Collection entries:
════════════════════

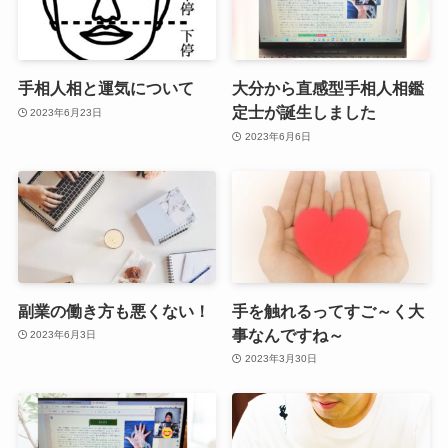
手相人相と運気について
大分から直感型手相人相鑑
定士が誕生しました
2023年6月23日
2023年6月6日
副業の働き方も悪くない！
手を触れるってすご～く大
事なんですね～
2023年6月3日
2023年3月30日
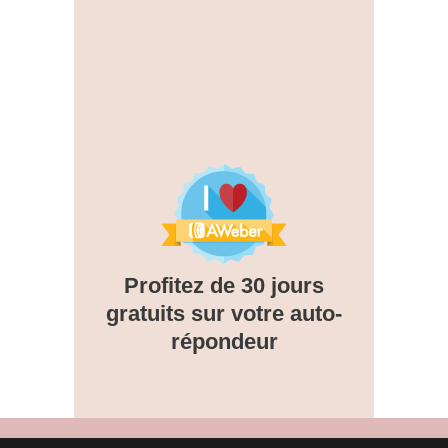
Profitez de 30 jours
gratuits sur votre auto-
répondeur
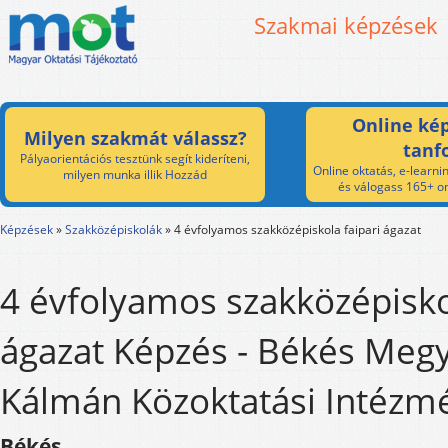
Szakmai képzések
Online kép
Milyen szakmát válassz?
tanf
Pályaorientációs tesztünk segít kideríteni,
Online oktatás, e-learnin
milyen munka illik Hozzád
és válogass 165+ on
Képzések
»
Szakközépiskolák
»
4 évfolyamos szakközépiskola faipari ágazat
4 évfolyamos szakközépiskol
ágazat Képzés - Békés Megy
Kálmán Közoktatási Intézm
Békés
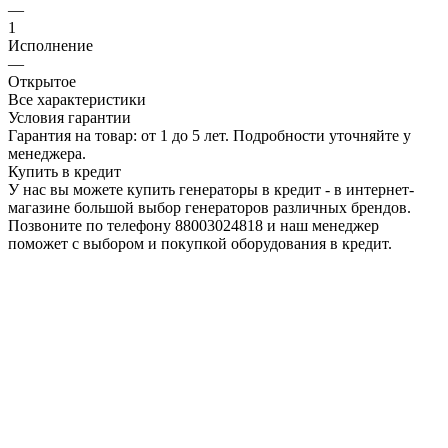
—
1
Исполнение
—
Открытое
Все характеристики
Условия гарантии
Гарантия на товар: от 1 до 5 лет. Подробности уточняйте у
менеджера.
Купить в кредит
У нас вы можете купить генераторы в кредит - в интернет-
магазине большой выбор генераторов различных брендов.
Позвоните по телефону 88003024818 и наш менеджер
поможет с выбором и покупкой оборудования в кредит.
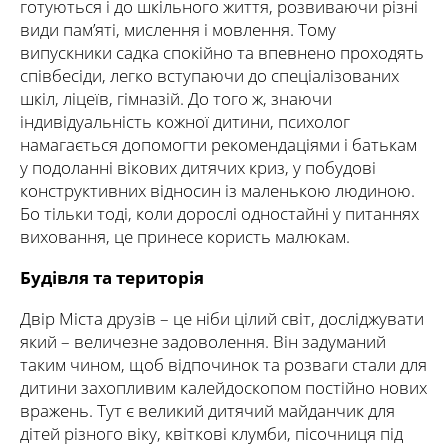
готуються і до шкільного життя, розвиваючи різні
види пам’яті, мислення і мовлення. Тому
випускники садка спокійно та впевнено проходять
співбесіди, легко вступаючи до спеціалізованих
шкіл, ліцеїв, гімназій. До того ж, знаючи
індивідуальність кожної дитини, психолог
намагається допомогти рекомендаціями і батькам
у подоланні вікових дитячих криз, у побудові
конструктивних відносин із маленькою людиною.
Бо тільки тоді, коли дорослі одностайні у питаннях
виховання, це принесе користь малюкам.
Будівля та територія
Двір Міста друзів – це ніби цілий світ, досліджувати
який – величезне задоволення. Він задуманий
таким чином, щоб відпочинок та розваги стали для
дитини захопливим калейдоскопом постійно нових
вражень. Тут є великий дитячий майданчик для
дітей різного віку, квіткові клумби, пісочниця під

════════════════════

WHAT NEEDS TO BE DONE :: All entries must be output unchanged, with every picture omitted.

RESPONSE ::
手相人相と運気について
大分から直感型手相人相鑑
定士が誕生しました
2023年6月23日
2023年6月6日
副業の働き方も悪くない！
手を触れるってすご～く大
事なんですね～
2023年6月3日
2023年3月30日
Profitez de 30 jours
gratuits sur votre auto-
répondeur
Szakmai képzések
Online kép
Milyen szakmát válassz?
tanf
Pályaorientációs tesztünk segít kideríteni,
Online oktatás, e-learnin
milyen munka illik Hozzád
és válogass 165+ on
Képzések
»
Szakközépiskolák
»
4 évfolyamos szakközépiskola faipari ágazat
4 évfolyamos szakközépiskol
ágazat Képzés - Békés Megy
Kálmán Közoktatási Intézm
Békés
—
1
Исполнение
—
Открытое
Все характеристики
Условия гарантии
Гарантия на товар: от 1 до 5 лет. Подробности уточняйте у
менеджера.
Купить в кредит
У нас вы можете купить генераторы в кредит - в интернет-
магазине большой выбор генераторов различных брендов.
Позвоните по телефону 88003024818 и наш менеджер
поможет с выбором и покупкой оборудования в кредит.
готуються і до шкільного життя, розвиваючи різні
види пам’яті, мислення і мовлення. Тому
випускники садка спокійно та впевнено проходять
співбесіди, легко вступаючи до спеціалізованих
шкіл, ліцеїв, гімназій. До того ж, знаючи
індивідуальність кожної дитини, психолог
намагається допомогти рекомендаціями і батькам
у подоланні вікових дитячих криз, у побудові
конструктивних відносин із маленькою людиною.
Бо тільки тоді, коли дорослі одностайні у питаннях
виховання, це принесе користь малюкам.
Будівля та територія
Двір Міста друзів – це ніби цілий світ, досліджувати
який – величезне задоволення. Він задуманий
таким чином, щоб відпочинок та розваги стали для
дитини захопливим калейдоскопом постійно нових
вражень. Тут є великий дитячий майданчик для
дітей різного віку, квіткові клумби, пісочниця під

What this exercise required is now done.